Thoughts on Referencing, Linking, Reference Rot

Last updated: December 28, 2013

3 links in a single anchor

Prepared by:
   Herbert Van de Sompel, Martin Klein, Robert Sanderson - Los Alamos National Laboratory
   Michael Nelson - Old Dominion University

Abstract

This document is motivated by the reference rot problem, a combination of the well-known link rot problem and the less discussed content decay problem. Link rot is about links that stop functioning whereas content decay is about the linked content changing over time, possibly to the extent that it stops being representative of the content that was initially referenced.

A common approach to addressing reference rot is to create an archival snapshot of a linked resource and to link to that snapshot instead of to the live resource. Unfortunately, this approach requires the web archive that hosts the snapshot to remain permanently available, a rather unrealistic proposition. If that archive becomes temporarily or permanently unavailable the link to the archived snapshot stops functioning: one link rot problem was replaced by another.

This document argues that the problem can be avoided by linking to the original resource while providing temporal context - the date the linked resource was accessed and/or the URI of an archived snapshot of the resource - as link attributes.
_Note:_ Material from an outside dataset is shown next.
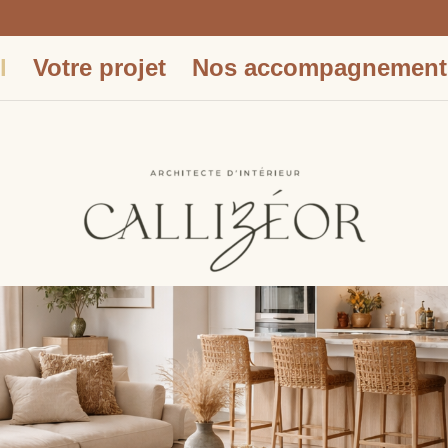
l
Votre projet
Nos accompagnement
Including the temporal context information, in combination with the use of existing archival infrastructure such as web archives, web archive APIs, and the Memento protocol, helps to ameliorate reference rot problems and can be considered a step towards increased web persistence.

Table of Contents

Motivation

Links to Web resources are subject to reference rot, a combination of:
  • Content decay: The content of the linked resource may change over time and, as a result, the degree to which that content remains representative of the content that was intended to be linked to may decrease over time.
  • Link rot: The linked resource may disappear altogether.
A common approach to address reference rot consists of the combination of:
perma link
There is good news and bad news regarding this common approach to address reference rot:
  • The good news is that a snapshot of the linked resource is taken and stored in a web archive. The more snapshots of a resource, the better our record that documents its evolution over time.
  • The bad news is that in order for the link to the archived snapshot to work, the archive that hosts the snapshot (perma.cc in the ongoing example) needs to remain permanently operational, a rather unrealistic expectation. If that archive goes temporarily or permanently off line, the link to the archived snapshot stops working: one link rot problem was replaced by another.
Interestingly, but not surprisingly, archived snapshots of the original resource http://blogs.law.harvard.edu/futureoftheinternet/2013/09/22/perma/ also exist in other web archives:
These archived snapshots can be found by searching web archives for the original URI http://blogs.law.harvard.edu/futureoftheinternet/2013/09/22/perma/: More generally, every existing web archive supports searching for archived snapshots by means of the URI of the original resource of which the archive took (a) snapshot(s). Also, all major web archives support the Memento protocol that allows accessing archived snapshots by using the URI of the original resource. In addition, some web archives have bespoke APIs that provide such functionality. Using the ongoing example, this means that, in case perma.cc would temporarily or permanently go off-line, snapshots can still be found in other web archives.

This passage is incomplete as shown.